Why is there such a push for deportees to be tracked, ostracising them even more.

Singling out deportees shows a blatant display of discrimination and prejudice.

What about those serious sexual offenders being released from the Trinidad and Tobago prisons?

Any type of protective programme geared towards the safety of the public at large should incorporate all target groups.

Targetting only defenseless groups shows a blatant disregard for fairness and equity.

Deportees have special circumstances, circumstances with which you are well familiar; major among these is homelessness, a situation that can fuel a level of desperation that would impel other forms of delinquency.

Familylessness, starting life all over again with little or no funds, with little or no financial or emotional support, unemployment, psychological trauma, exposure to a culture and country not familiar with are but a few of the dilemmas deportees are faced with on a daily basis.
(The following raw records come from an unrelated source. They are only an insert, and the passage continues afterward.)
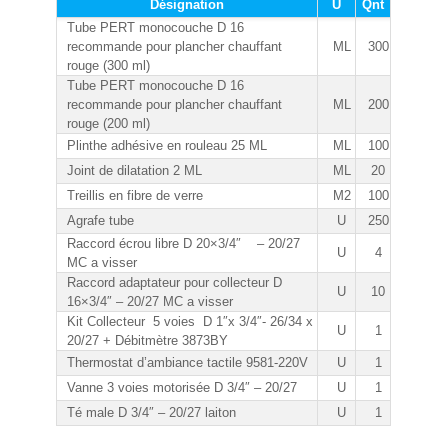
Désignation
U
Qnt
Tube PERT monocouche D 16
recommande pour plancher chauffant
ML
300
rouge (300 ml)
Tube PERT monocouche D 16
recommande pour plancher chauffant
ML
200
rouge (200 ml)
Plinthe adhésive en rouleau 25 ML
ML
100
Joint de dilatation 2 ML
ML
20
Treillis en fibre de verre
M2
100
Agrafe tube
U
250
Raccord écrou libre D 20×3/4″ – 20/27
U
4
MC a visser
Raccord adaptateur pour collecteur D
U
10
16×3/4″ – 20/27 MC a visser
Kit Collecteur 5 voies D 1″x 3/4″- 26/34 x
U
1
20/27 + Débitmètre 3873BY
Thermostat d’ambiance tactile 9581-220V
U
1
Vanne 3 voies motorisée D 3/4″ – 20/27
U
1
Té male D 3/4″ – 20/27 laiton
U
1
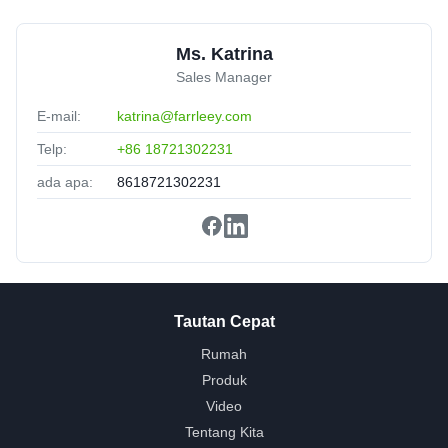
Ms. Katrina
Sales Manager
E-mail:
katrina@farrleey.com
Telp:
+86 18721302231
ada apa:
8618721302231
Tautan Cepat
Rumah
Produk
Video
Tentang Kita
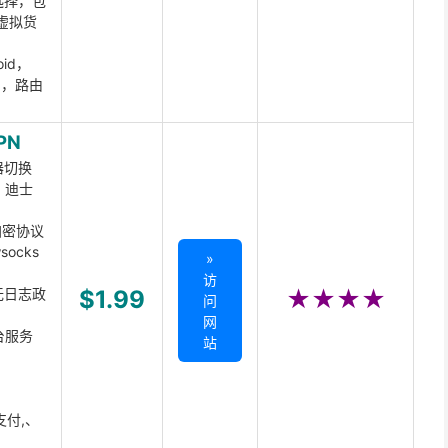
选择，包
虚拟货
oid，
ux，路由
PN
器切换
x、迪士
d加密协议
ocks
»
访
无日志政
$1.99
★★★★
问
网
台服务
站
支付,、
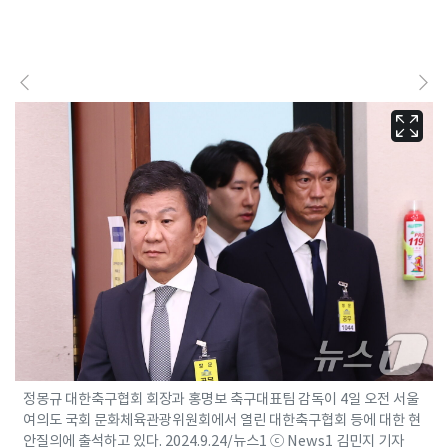
정몽규 대한축구협회 회장과 홍명보 축구대표팀 감독이 4일 오전 서울
여의도 국회 문화체육관광위원회에서 열린 대한축구협회 등에 대한 현
안질의에 출석하고 있다. 2024.9.24/뉴스1 ⓒ News1 김민지 기자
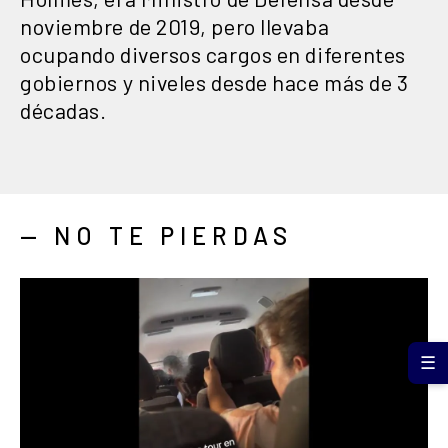
noviembre de 2019, pero llevaba
ocupando diversos cargos en diferentes
gobiernos y niveles desde hace más de 3
décadas.
— NO TE PIERDAS
☰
To add insult to injury, they are now singled out and made the scapegoat for the ails of this society, a society in which they did not commit a crime.

Currently there are no statistics by the Ministry of National Security to substantiate any propagandist statement made by Prime Minister Patrick Manning that deportees are a major contributor to the out-of- control crime in this country.

Operation Predator is well touted with good intent to protect our children and our society at large.

It was not intended to target vulnerable groups such as deportees. Instead, it was intended to protect our children and to create a sense of security in our neighbourhoods from all serious sexual offenders.

One thing we have failed to consider in this equation is that while we become so focused on those sexual offenders convicted, we ignore the fact that there are many others engaged in the very same serious sexual offenses, sometimes even worse, who are not caught, and those who may never be reported because they are our husbands, fathers, grandfathers, brothers, uncles, and even female relatives.